▶ BRIEF
Please report each line in the material below that includes "Ukážka".
++++++++
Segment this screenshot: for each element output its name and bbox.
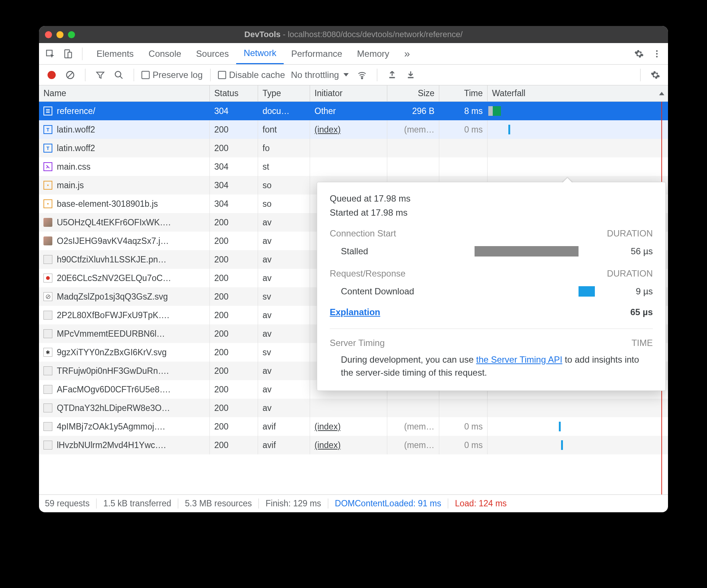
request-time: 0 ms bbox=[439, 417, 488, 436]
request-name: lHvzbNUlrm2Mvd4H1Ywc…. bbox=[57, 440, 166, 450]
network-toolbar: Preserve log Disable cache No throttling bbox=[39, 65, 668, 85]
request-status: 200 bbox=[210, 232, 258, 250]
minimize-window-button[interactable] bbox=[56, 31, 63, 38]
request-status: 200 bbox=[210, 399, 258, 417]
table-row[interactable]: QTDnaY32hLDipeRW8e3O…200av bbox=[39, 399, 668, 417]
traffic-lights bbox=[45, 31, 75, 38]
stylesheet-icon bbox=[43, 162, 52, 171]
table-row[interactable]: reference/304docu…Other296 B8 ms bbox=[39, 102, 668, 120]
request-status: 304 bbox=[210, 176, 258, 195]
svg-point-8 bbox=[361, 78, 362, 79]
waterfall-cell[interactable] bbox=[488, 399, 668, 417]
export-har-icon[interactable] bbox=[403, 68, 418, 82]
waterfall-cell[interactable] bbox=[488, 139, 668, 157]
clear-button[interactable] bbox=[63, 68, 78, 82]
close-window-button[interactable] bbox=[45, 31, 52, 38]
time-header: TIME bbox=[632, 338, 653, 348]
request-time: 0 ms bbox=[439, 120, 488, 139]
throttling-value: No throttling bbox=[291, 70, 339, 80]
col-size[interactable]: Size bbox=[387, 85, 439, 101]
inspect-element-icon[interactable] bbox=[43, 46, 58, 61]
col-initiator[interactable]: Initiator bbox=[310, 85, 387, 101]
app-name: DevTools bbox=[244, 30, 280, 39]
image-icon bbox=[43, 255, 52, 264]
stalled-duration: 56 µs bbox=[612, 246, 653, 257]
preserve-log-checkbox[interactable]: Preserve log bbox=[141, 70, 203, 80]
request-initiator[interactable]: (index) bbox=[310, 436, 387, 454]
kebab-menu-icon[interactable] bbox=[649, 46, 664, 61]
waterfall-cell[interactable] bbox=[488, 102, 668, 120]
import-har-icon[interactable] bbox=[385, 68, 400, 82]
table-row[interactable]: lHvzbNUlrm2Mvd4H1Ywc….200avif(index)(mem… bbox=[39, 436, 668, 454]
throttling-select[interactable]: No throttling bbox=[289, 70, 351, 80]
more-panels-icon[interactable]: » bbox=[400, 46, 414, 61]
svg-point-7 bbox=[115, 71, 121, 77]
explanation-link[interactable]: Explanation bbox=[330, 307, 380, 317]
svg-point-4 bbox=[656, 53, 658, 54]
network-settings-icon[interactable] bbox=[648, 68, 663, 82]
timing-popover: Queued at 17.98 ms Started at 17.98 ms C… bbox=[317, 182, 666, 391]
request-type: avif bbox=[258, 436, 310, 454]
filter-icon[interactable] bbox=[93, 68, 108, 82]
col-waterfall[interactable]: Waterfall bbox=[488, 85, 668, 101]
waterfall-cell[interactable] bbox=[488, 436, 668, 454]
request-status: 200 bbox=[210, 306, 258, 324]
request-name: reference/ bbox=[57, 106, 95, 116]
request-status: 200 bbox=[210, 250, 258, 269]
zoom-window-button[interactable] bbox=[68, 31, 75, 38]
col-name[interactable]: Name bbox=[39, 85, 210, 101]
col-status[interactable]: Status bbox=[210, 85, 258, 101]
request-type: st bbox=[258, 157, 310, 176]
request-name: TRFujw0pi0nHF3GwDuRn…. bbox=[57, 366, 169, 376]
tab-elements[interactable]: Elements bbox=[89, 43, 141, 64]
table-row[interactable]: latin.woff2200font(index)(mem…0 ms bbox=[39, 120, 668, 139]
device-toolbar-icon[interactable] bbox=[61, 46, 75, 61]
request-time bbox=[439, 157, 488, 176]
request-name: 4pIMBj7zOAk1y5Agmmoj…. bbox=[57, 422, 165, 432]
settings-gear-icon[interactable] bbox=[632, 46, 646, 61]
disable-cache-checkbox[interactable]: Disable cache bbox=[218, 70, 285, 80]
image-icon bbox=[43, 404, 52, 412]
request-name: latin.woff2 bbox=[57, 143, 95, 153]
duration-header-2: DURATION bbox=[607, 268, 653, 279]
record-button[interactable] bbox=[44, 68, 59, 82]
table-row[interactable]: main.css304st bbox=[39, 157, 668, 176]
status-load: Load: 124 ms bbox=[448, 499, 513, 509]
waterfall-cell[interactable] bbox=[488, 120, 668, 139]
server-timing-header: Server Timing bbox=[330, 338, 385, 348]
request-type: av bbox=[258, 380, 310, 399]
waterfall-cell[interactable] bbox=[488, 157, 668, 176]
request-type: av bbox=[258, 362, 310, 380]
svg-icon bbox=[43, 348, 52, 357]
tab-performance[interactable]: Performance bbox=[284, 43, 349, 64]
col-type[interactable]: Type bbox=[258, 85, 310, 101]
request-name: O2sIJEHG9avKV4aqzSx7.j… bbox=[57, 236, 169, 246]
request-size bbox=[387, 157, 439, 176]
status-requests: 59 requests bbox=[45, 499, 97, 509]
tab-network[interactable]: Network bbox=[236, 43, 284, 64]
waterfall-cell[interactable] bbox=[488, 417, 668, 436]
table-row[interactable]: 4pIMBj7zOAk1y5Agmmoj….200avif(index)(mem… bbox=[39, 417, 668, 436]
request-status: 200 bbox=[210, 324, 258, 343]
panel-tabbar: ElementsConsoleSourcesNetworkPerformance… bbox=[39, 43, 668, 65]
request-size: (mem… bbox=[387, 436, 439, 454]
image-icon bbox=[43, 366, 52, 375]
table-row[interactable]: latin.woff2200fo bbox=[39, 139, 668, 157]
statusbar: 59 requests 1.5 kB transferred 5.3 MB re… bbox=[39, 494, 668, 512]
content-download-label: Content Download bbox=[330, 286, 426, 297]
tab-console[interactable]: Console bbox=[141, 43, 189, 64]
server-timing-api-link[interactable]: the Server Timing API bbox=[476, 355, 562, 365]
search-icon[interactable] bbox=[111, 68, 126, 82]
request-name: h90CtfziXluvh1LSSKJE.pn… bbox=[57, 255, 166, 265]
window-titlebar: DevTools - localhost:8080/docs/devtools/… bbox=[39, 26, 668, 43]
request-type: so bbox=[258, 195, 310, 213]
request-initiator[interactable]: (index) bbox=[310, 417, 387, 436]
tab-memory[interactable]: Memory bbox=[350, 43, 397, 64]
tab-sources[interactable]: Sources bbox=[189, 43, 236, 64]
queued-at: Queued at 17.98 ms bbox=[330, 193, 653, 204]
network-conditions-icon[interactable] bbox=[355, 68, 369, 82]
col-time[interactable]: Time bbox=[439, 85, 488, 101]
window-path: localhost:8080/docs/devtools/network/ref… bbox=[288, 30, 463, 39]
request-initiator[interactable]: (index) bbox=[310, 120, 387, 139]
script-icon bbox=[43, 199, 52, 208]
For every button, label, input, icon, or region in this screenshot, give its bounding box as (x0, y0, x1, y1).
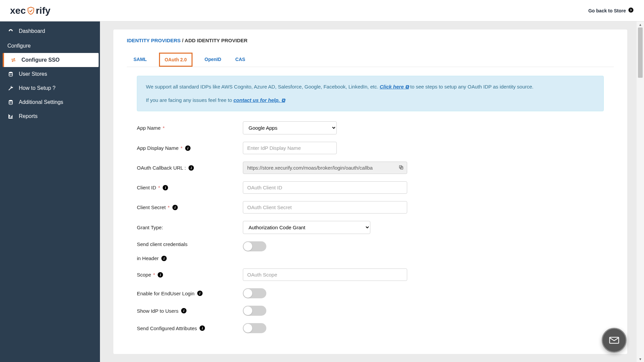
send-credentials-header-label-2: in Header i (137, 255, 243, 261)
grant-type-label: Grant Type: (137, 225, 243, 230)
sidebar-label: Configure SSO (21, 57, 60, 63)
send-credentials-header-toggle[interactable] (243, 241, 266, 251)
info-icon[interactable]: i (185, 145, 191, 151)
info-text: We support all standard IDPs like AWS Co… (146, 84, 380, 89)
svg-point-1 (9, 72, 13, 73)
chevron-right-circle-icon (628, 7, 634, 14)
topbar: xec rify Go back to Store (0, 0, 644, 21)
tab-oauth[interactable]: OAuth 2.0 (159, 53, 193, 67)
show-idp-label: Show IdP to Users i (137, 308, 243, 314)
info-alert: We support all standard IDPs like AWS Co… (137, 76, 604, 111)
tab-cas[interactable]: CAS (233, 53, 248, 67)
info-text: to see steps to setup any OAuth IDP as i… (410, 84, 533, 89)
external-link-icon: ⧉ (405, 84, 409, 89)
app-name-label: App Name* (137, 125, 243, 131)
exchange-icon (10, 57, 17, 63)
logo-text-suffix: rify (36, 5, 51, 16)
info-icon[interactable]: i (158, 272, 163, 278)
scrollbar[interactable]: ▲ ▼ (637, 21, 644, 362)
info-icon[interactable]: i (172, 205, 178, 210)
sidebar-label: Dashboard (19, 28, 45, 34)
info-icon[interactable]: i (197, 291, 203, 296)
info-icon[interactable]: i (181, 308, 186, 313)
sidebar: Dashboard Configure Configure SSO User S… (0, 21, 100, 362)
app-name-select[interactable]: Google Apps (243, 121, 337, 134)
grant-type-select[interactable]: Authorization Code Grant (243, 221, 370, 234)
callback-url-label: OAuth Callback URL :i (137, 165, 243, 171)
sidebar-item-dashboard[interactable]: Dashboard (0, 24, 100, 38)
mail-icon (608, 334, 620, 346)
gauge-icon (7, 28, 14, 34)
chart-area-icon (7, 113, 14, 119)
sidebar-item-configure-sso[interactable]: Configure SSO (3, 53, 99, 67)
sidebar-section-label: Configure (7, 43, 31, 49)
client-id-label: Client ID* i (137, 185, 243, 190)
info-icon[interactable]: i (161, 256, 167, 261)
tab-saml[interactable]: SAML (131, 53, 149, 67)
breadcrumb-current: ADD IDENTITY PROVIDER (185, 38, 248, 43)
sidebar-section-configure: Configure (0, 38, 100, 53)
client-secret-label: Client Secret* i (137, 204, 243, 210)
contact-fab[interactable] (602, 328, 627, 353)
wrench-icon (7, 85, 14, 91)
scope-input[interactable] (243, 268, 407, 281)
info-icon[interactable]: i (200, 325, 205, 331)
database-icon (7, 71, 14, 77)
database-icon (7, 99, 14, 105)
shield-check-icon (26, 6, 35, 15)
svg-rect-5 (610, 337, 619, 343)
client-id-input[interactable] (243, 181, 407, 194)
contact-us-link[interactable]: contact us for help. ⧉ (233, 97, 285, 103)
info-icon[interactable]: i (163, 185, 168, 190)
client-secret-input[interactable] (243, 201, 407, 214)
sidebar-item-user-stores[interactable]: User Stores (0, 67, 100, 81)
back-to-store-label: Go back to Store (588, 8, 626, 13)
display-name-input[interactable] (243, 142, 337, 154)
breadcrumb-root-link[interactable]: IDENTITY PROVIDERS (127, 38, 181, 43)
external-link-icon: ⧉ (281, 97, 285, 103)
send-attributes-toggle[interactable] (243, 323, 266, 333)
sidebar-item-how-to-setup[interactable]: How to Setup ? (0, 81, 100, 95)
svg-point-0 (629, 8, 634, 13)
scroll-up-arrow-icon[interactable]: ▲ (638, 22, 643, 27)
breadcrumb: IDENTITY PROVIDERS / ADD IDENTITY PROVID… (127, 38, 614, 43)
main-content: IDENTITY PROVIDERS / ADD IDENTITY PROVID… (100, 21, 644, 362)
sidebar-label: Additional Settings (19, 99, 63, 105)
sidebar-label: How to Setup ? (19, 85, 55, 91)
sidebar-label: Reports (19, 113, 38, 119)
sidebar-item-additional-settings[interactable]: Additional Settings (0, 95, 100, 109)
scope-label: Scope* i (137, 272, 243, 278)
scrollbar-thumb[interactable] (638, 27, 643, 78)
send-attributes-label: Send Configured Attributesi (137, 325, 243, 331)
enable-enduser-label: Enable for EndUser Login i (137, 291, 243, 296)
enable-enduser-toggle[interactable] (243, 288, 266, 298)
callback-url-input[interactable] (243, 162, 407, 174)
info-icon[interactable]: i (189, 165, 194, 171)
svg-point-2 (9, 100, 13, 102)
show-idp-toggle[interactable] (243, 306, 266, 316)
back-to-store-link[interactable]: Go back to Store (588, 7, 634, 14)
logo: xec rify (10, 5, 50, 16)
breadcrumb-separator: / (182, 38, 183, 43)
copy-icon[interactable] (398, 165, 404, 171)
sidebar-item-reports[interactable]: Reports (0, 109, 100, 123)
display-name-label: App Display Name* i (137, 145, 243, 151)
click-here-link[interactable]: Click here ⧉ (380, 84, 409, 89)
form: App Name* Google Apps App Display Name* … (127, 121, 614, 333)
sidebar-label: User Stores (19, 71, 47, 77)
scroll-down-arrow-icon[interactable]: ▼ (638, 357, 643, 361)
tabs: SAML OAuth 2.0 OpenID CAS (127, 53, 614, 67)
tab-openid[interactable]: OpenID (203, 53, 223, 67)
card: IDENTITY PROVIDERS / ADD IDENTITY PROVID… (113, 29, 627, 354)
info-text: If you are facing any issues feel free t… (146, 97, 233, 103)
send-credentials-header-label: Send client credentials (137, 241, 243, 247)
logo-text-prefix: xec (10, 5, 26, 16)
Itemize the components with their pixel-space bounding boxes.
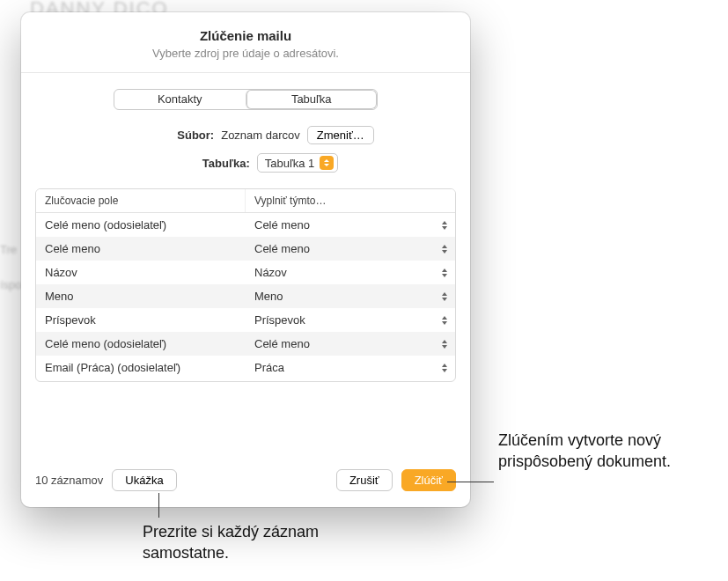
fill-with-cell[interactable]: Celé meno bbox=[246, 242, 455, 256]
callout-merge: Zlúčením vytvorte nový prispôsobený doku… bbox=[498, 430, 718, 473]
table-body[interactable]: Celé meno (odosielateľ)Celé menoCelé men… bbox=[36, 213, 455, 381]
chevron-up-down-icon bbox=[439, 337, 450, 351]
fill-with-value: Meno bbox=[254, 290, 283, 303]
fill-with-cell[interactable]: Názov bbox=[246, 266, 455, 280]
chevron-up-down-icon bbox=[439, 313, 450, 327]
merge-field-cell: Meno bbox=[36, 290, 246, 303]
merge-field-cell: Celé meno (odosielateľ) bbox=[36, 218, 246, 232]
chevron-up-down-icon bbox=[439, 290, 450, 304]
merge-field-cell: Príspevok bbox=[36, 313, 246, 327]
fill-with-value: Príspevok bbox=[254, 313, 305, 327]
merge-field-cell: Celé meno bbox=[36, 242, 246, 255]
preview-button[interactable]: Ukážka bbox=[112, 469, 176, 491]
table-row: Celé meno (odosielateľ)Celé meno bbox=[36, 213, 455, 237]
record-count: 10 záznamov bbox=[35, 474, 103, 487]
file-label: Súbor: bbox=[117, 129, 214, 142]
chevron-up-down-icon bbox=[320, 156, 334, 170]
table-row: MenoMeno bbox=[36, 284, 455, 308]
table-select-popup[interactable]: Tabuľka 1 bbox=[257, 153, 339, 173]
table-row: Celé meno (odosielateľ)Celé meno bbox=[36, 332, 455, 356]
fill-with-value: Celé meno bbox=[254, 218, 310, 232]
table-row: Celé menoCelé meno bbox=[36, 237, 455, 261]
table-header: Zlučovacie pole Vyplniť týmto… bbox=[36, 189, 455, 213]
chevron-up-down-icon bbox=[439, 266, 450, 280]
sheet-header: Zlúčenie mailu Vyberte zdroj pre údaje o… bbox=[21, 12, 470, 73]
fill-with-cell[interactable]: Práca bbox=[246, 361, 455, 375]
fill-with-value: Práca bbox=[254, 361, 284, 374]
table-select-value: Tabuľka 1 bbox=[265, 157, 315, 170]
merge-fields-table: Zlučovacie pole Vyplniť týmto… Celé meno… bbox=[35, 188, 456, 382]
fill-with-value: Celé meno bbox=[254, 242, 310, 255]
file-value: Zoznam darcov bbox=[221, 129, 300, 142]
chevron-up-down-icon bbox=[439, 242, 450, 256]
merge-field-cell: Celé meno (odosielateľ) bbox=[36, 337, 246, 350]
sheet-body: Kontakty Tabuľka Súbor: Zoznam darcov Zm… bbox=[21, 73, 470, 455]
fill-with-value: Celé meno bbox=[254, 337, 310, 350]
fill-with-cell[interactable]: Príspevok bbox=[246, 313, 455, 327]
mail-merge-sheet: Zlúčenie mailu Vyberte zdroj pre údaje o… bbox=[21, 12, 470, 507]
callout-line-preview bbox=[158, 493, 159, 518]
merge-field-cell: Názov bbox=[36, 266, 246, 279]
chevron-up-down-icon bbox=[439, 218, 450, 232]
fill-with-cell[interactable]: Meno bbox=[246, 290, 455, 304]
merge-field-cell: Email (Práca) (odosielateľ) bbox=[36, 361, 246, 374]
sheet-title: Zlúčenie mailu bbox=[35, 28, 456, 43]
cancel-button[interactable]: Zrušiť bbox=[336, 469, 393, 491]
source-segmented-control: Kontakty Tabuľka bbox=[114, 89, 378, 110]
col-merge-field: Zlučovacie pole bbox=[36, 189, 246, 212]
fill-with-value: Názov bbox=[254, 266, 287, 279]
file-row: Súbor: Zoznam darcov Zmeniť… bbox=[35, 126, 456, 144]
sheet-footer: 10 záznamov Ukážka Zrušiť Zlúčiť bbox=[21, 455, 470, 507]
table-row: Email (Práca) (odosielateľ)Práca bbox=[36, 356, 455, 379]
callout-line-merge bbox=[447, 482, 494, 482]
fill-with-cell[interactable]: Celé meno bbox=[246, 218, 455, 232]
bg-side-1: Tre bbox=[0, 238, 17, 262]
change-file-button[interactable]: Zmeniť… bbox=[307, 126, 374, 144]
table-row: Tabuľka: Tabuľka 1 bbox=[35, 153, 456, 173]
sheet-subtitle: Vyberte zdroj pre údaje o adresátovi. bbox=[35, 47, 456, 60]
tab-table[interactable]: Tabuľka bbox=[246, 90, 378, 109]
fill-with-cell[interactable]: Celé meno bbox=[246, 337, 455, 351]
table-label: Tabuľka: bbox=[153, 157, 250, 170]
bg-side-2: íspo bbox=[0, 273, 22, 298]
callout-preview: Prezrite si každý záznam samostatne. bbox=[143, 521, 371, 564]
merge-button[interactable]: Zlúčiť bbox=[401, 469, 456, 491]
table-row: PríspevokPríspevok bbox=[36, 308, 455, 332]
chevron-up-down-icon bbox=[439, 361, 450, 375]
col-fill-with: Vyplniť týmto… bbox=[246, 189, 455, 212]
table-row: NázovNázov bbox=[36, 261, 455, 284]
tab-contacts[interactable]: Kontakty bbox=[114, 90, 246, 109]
++++++++
▶ ANSWER
preview-button[interactable]: Ukážka bbox=[112, 469, 176, 491]
sheet-footer: 10 záznamov Ukážka Zrušiť Zlúčiť bbox=[21, 455, 470, 507]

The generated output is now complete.